I have a pandas dataframe that initially has these columns below and grows as the program continues.
'Branch_ID', 'Region', 'ActualRegion', 'Lease_Id', 'Year', 'Make', 'Model', 'VIN', 'Plate_Number', 'Full_Name', 'Employee Number', 'Job Title', 'Device Serial Number', 'Blackout since', 'Covered'
Currently I have multiple groupby Statements that look similar to this. This example sums everything in the last column called Miles Driven
report = report.groupby(['Branch_ID', 'Region', 'ActualRegion', 'Lease_Id',
'Year', 'Make', 'Model', 'VIN',
'Plate_Number', 'Full_Name', 'Employee Number', 'Job Title',
'Device Serial Number', 'Blackout since', 'Covered']).sum().reset_index()
I have to do a similar process multiple times and each time I do it a new column is added.. I am trying to create a reusable function to simplify and get rid of redundant code.
What I have tried; in my head the code above should be able to look like this.. I am summing a column called Miles Driven if there are duplicates in the other columns
columns_to_group = report.columns.difference(['Miles Driven'])
report = report.groupby(columns_to_group).sum().reset_index()
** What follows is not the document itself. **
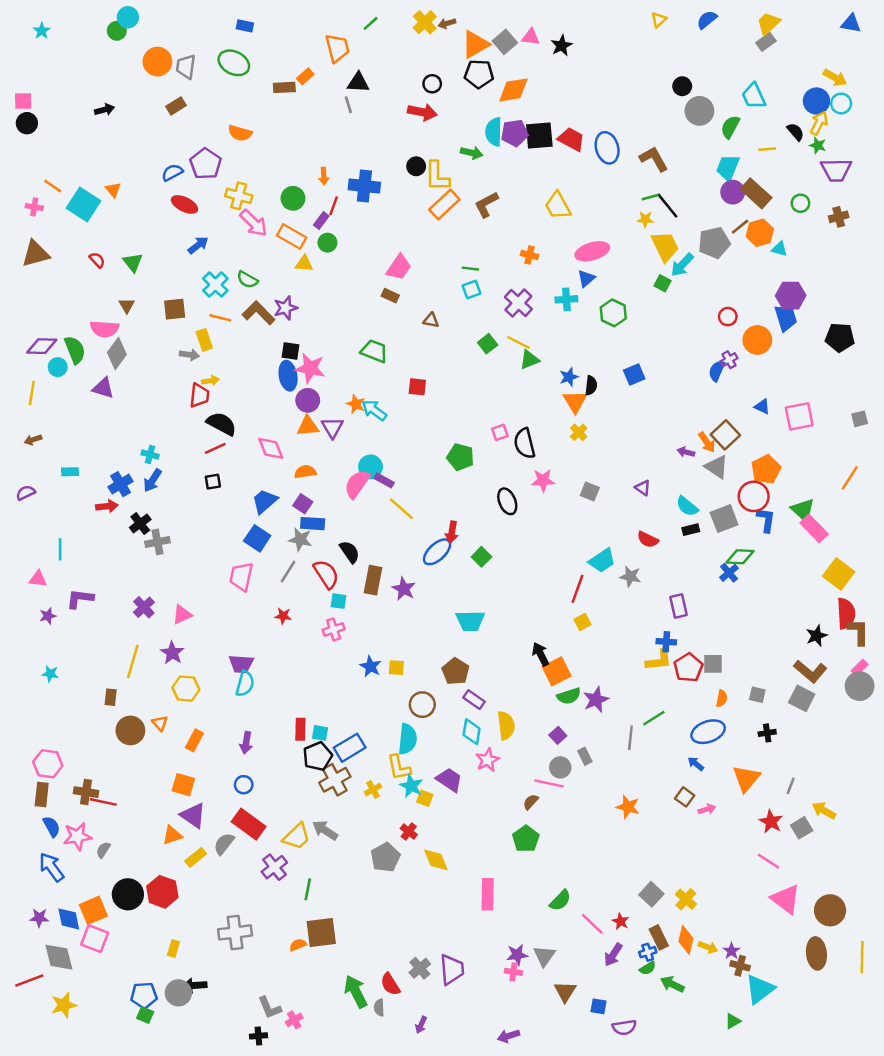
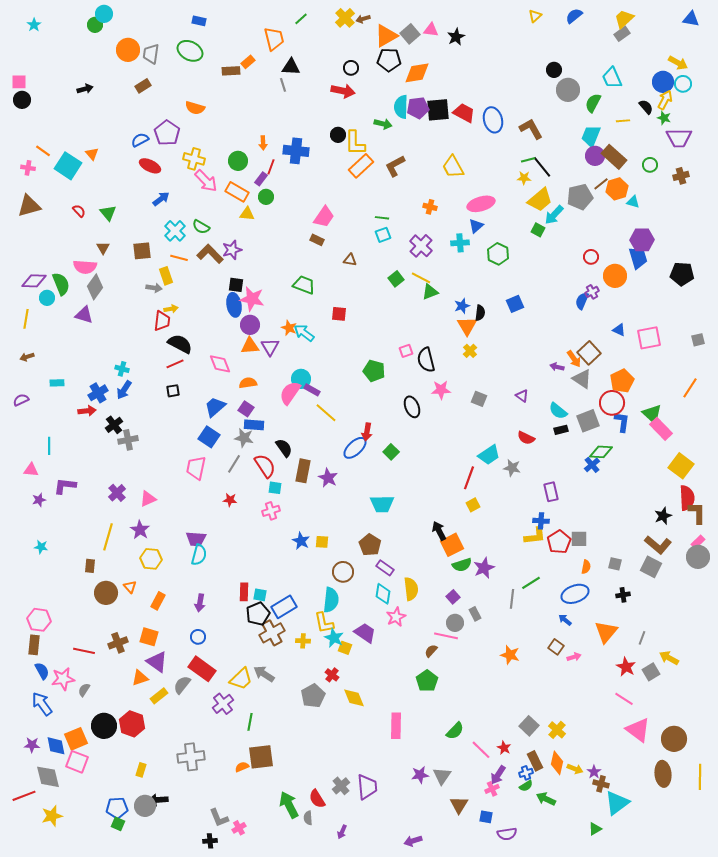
yellow trapezoid: (665, 246) -> (540, 200), turned 76
yellow cross: (373, 790) -> (303, 641), turned 32
brown cross: (86, 792) -> (118, 643), moved, turned -30
pink cross: (513, 972) -> (492, 789), moved, turned -32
This is much more elegant and will help me create a function that could shorten my code signficantly but I have tried many ways to get something similar to work and can't.
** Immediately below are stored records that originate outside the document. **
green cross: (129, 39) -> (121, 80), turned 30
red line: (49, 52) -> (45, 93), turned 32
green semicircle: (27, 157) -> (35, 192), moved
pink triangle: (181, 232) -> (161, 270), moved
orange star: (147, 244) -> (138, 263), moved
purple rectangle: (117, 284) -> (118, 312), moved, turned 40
The error above that I get is
raise ValueError("Grouper and axis must be same length")
If I print out columns_to_group it is identical to what I am inserting in the groupby statement above.
CodePudding user response:
If I print out columns_to_group it is identical to what I am inserting in the groupby statement above
Whilst it might looks like list
, it is not, convert it to list
and it should work. Simple example
import pandas as pd
df = pd.DataFrame({'X':[0,0,1,1],'Y':[1,1,0,0],'Z':[1,10,100,1000]})
group_cols = df.columns.difference(['Z'])
df_sum = df.groupby(list(group_cols)).sum().reset_index()
print(df_sum)
output
X Y Z
0 0 1 11
1 1 0 1100
Note: I used own data sample for brevity sake.